You may be spending a lot of time in the same (uncomfortable) position when taking online classes and working from home. Be sure to take breaks to help you reenergize and avoid Zoom fatigue. This doesn’t mean looking at your phone screen for ten minutes. A meaningful break will leave you feeling refreshed and motivated to continue your day strong. Try doing a quick exercise, stretching, or simply going on a walk to get your blood flowing. You’ll be surprised by how much this can enhance your mood.
Between virtual meetings and classes, I like to stretch and do yoga to loosen my stiff body. I even like to walk into my housemates’ rooms to chat for some real social interaction during my day. It feels good to step away from my laptop and look at something (or someone) other than a screen.
We’ve all tried to multitask during meetings or classes. Don’t worry– you’re not the only one who scrolls through social media, checks emails, and online shops while on mute. It’s definitely tempting but try your best to stay focused during the meeting. Multitasking can “cost you as much as 40% of your productive time.”
Close all unnecessary tabs, put your phone away, and be present! Taking notes also helps you to stay engaged and retain more information.
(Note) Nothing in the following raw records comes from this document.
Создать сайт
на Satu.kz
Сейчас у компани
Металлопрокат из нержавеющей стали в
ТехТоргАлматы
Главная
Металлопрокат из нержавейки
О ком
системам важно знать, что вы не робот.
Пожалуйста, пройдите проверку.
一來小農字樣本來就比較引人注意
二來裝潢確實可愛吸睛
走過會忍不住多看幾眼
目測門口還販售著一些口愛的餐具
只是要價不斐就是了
According to Harvard Business Review, “Zoom fatigue stems from how we process information over video… having to engage in a “constant gaze” makes us uncomfortable — and tired. We’re all guilty of checking out someone’s background or glancing at ourselves more than the person talking. One way to combat the issue of constant gaze is by hiding your video on display. This will help you to really focus on the person talking, rather than how you look on camera.
Some professors record their class lectures, which means you can watch the recording on your own time. If you’re feeling extra drained, you could use your class time for some self-care. But be sure to catch up on your lectures later!
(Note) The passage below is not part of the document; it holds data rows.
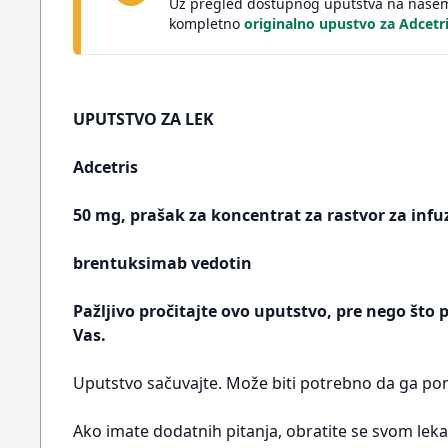
Uz pregled dostupnog uputstva na našem 
kompletno
originalno upustvo za Adcetr
UPUTSTVO ZA LEK
Adcetris
50 mg, prašak za koncentrat za rastvor za infu
brentuksimab vedotin
Pažljivo pročitajte ovo uputstvo, pre nego što 
Vas.
Uputstvo sačuvajte. Može biti potrebno da ga pon
Ako imate dodatnih pitanja, obratite se svom lekar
Remember, you’re not alone. Your friends and family may be feeling exhausted from working and taking classes virtually too. Give them a quick phone call during the day to check up on them. This gives you a nice break from school and work. Plus, you’ll be getting some valuable social interaction. Now more than ever, it’s important to check up on our loved ones. One phone call can make all the difference in your (or someone else’s) day.
We know this is a challenging time for so many people around the world. Take it easy on yourself as you adjust and adapt to a new daily routine.